Vjeszczi. I did not understand.
Vjeszczi? Me, a monster?
I found P
oppa throwing out dead crayfish. He had the galvanized tub tipped and partially drained, and the crayfish were tangled in a writhing scramble along the bottom, legs lightly scraping the sides, tails buzzing in what little water was left. He scooped with his right hand, oblivious to their claws, letting the live ones fall free on their own, leaving the dead to be tossed toward the ash heap.
“They’re going soft,” he said as I came walking up.
“Maybe they’re just molting,” I said.
Poppa shook his head. “Water’s too warm. Too many in here. Shouldn’t bother with crabs.”
“The Americans are crazy about them for bass,” I argued. “We’ve done as well by them as worms.”
Poppa wasn’t interested. He tossed another handful. “Shells are soft,” he said.

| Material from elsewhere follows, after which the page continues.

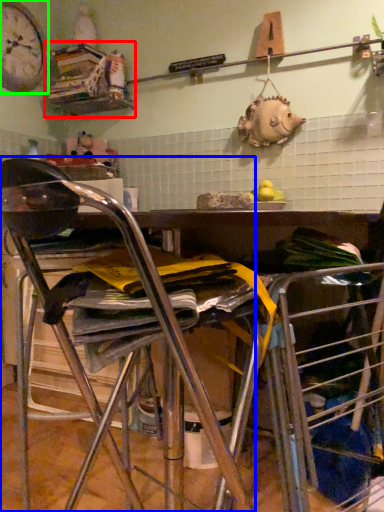 Question: Which object is positioned farthest from shelf (highlighted by a red box)? Select from chair (highlighted by a blue box) and clock (highlighted by a green box).

Choices:
 (A) chair
 (B) clock

Answer: (A)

“Poppa, what does vjeszczi mean to you?”
He put the tub down and looked up, startled.
“Vjeszczi? Children’s tales, I suppose.”
I knew he was hiding from the point. “But what does it really mean?”
“Where did you hear it?” Poppa looked at me earnestly, as if afraid to hear.
“Batcha.”
Poppa shook off a small crayfish that had gripped him. It struck hard on the side of the tub and fell down onto its back, its tail bucking.
“What did she say?” Poppa asked.
“She called me one.”
Poppa looked up. “You’re sure.”
“Yes.”
I could see his cheek muscles working. He turned, picked up the bucket of fresh water from the creek and dumped it into the tub. “I’ll need more,” he said, and walked from the shed toward the milk house. I followed.
“Well, what did she mean?”
Poppa seemed more intent on the water than on me. “She’s just an old lady,” he said.
“I know she’s an old lady. Why did she call me that?”
“I don’t know. She’s upset about Ig, you know that. We all are.”
“I’ve heard her say it before. Before Ig. Before Ig died. When I was little.”